山の斜面を埋め尽くすような密度で咲くニッコウキスゲ。登山道も埋まりそうなほどだ

 群生地は全国随所に見られるが、薬師平は飛び抜けて花の密度が高い。遠目にもわかるほど、ギュッと凝縮した黄色が草原の緑にコントラストをつけている。ニッコウキスゲの花の隙間を埋めるように、イブキトラノオが負けじと白い花穂を風にたなびかせている。その他にも多くの花々が短い夏を謳っているので、花を楽しむにはまさに絶好のタイミングだ。

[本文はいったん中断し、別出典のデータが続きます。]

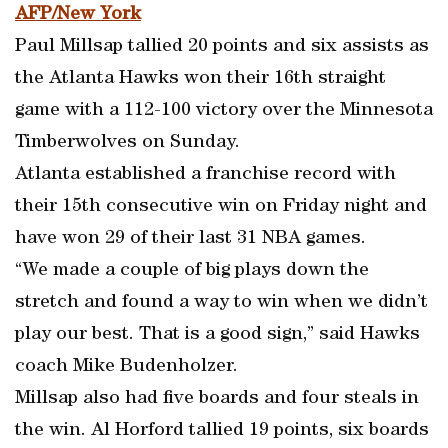
AFP/New York
Paul Millsap tallied 20 points and six assists as
the Atlanta Hawks won their 16th straight
game with a 112-100 victory over the Minnesota
Timberwolves on Sunday.
Atlanta established a franchise record with
their 15th consecutive win on Friday night and
have won 29 of their last 31 NBA games.
“We made a couple of big plays down the
stretch and found a way to win when we didn’t
play our best. That is a good sign,” said Hawks
coach Mike Budenholzer.
Millsap also had five boards and four steals in
the win. Al Horford tallied 19 points, six boards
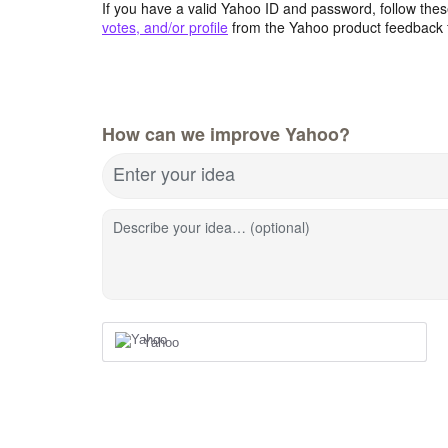
If you have a valid Yahoo ID and password, follow these
votes, and/or profile
from the Yahoo product feedback 
How can we improve Yahoo?
Enter your idea
Describe your idea… (optional)
Yahoo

なだらかな稜線を辿る雲上の登山道は、和賀岳へと続いていく

 なだらなかな稜線が、和賀岳へと向かって回り込むように続いていく。南に目を向けると緩やかにアップダウンを繰り返し真昼山へ。雲上の世界は気持ちまで解放してくれるのだろうか、「どこまでも歩いていきたい」そんな思いすらしてしまう。のんびりと休憩していると山肌を撫でるように吹く、優しいそよ風が心地よい。空にはトンボが大量に飛んでおり、そのおかげか、ブヨやアブなどの刺すような虫が少なかったのも幸いだった。

 今回は秋田県側、真木渓谷(斉内川)に沿った真木林道からアプローチした。未舗装の部分が多く、急な山肌に切り開かれた道である。落石や崩壊、転落の恐れも多いにある車道なので運転は十分に気をつけて。登山口から薬師岳山頂まではおよそ3時間の山歩きだが、蒸すような暑さが随分とこたえた。

滝倉の一段下の渡渉箇所。豊かな森が蓄えた水が沁み出している

 それでも、ブナの巨木が見守る豊かな森は地形的にも変化に富んでおり、飽きることなく登山を楽しめる。途中にも多くの花々が咲いているので、余裕を持った山行プランでゆとりをもって楽しみたい。